### Problem details
Images stay out. Everything else in the records is repeated exactly.

********************

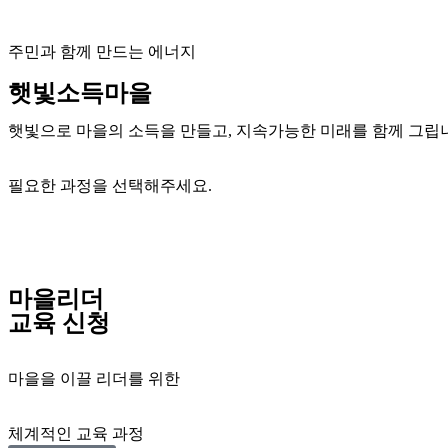
주민과 함께 만드는 에너지
햇빛소득마을
햇빛으로 마을의 소득을 만들고, 지속가능한 미래를 함께 그립
필요한 과정을 선택해주세요.
마을리더
교육 신청
마을을 이끌 리더를 위한
체계적인 교육 과정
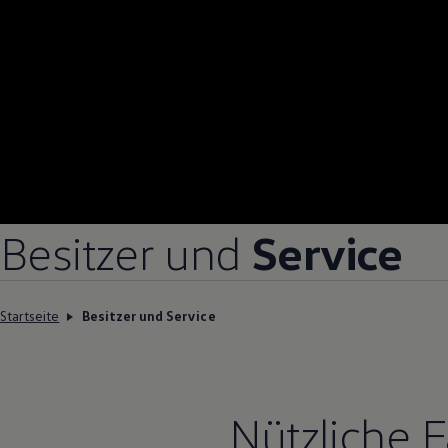
Besitzer und
Service
Startseite
Besitzer und Service
Nützliche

********************

### Output of the exercise
주민과 함께 만드는 에너지
햇빛소득마을
햇빛으로 마을의 소득을 만들고, 지속가능한 미래를 함께 그립
필요한 과정을 선택해주세요.
마을리더
교육 신청
마을을 이끌 리더를 위한
체계적인 교육 과정
Besitzer und
Service
Startseite
Besitzer und Service
Nützliche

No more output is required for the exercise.